--- Supplied records Enclosed Below ---

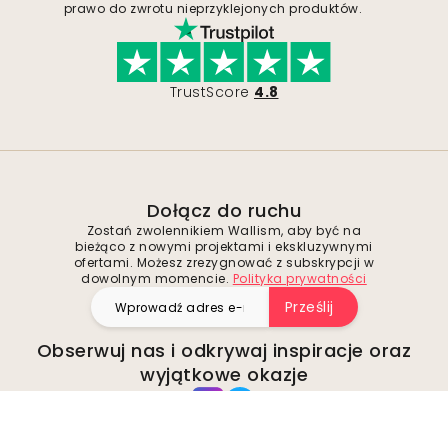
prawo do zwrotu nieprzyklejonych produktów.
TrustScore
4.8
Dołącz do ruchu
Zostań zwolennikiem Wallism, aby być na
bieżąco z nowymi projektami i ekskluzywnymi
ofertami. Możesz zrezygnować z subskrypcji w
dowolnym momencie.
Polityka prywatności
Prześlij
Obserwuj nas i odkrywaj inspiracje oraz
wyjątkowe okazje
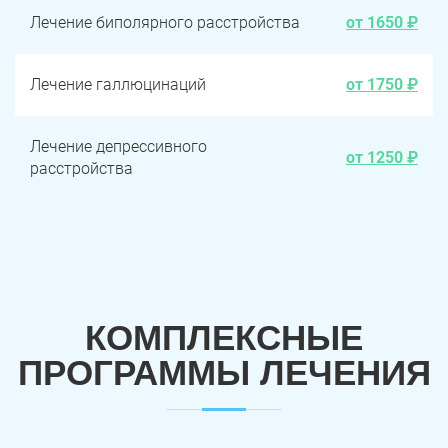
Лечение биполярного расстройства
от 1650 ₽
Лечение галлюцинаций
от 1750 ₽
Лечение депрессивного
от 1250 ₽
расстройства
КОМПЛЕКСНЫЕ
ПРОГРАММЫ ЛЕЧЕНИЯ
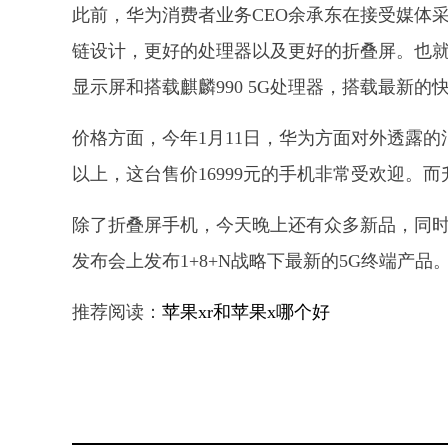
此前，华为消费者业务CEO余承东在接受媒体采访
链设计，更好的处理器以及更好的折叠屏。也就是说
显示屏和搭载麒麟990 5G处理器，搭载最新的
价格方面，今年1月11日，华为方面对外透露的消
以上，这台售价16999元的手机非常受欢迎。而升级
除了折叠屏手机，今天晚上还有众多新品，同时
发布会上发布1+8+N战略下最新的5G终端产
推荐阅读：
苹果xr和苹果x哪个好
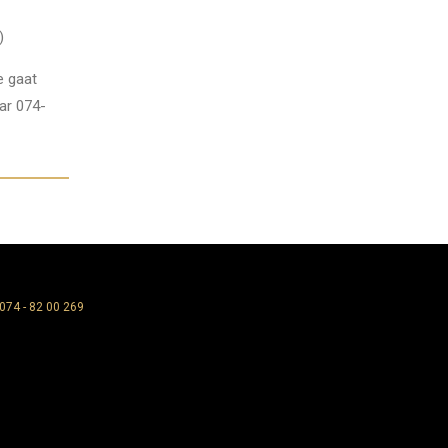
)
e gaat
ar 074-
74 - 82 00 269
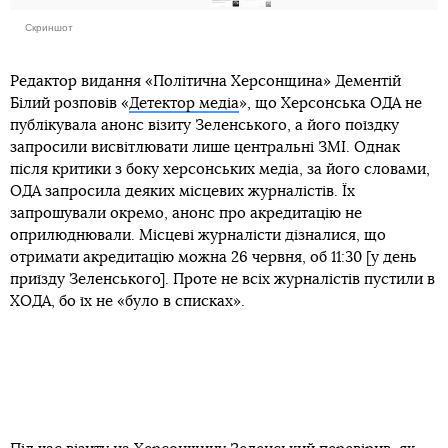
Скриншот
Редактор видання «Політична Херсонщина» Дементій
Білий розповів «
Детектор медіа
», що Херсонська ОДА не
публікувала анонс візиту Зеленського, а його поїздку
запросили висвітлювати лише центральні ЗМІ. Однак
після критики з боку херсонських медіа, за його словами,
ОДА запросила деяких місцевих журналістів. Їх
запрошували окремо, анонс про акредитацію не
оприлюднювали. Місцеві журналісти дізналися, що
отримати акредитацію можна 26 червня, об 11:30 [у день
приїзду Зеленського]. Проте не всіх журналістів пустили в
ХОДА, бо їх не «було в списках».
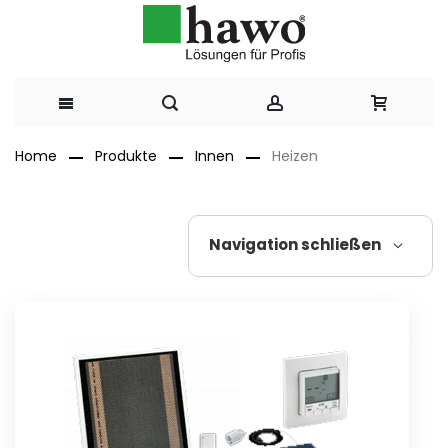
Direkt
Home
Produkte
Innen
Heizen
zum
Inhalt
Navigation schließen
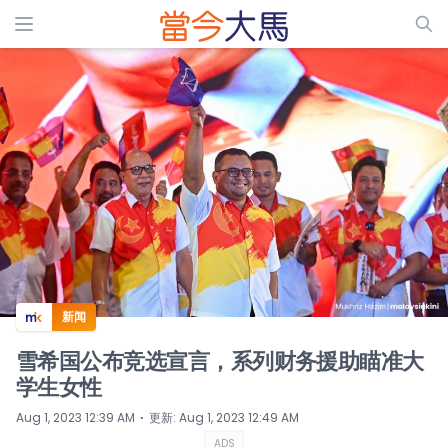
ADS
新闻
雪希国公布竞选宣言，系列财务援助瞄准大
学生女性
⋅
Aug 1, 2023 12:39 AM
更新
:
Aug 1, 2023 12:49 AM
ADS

--- End of Enclosed Supplied records ---

■ Task to complete: Pictures in the entries do not go into the copy. Print only the lines starting at the one containing "Лечение галлюцинаций" and ending at the one containing "після критики з", exactly as they appear.

■ Problem solution:
Лечение галлюцинаций
от 1750 ₽
Лечение депрессивного
от 1250 ₽
расстройства
КОМПЛЕКСНЫЕ
ПРОГРАММЫ ЛЕЧЕНИЯ
此前，华为消费者业务CEO余承东在接受媒体采访
链设计，更好的处理器以及更好的折叠屏。也就是说
显示屏和搭载麒麟990 5G处理器，搭载最新的
价格方面，今年1月11日，华为方面对外透露的消
以上，这台售价16999元的手机非常受欢迎。而升级
除了折叠屏手机，今天晚上还有众多新品，同时
发布会上发布1+8+N战略下最新的5G终端产
推荐阅读：
苹果xr和苹果x哪个好
)
e gaat
ar 074-
74 - 82 00 269
Скриншот
Редактор видання «Політична Херсонщина» Дементій
Білий розповів «
Детектор медіа
», що Херсонська ОДА не
публікувала анонс візиту Зеленського, а його поїздку
запросили висвітлювати лише центральні ЗМІ. Однак
після критики з боку херсонських медіа, за його словами,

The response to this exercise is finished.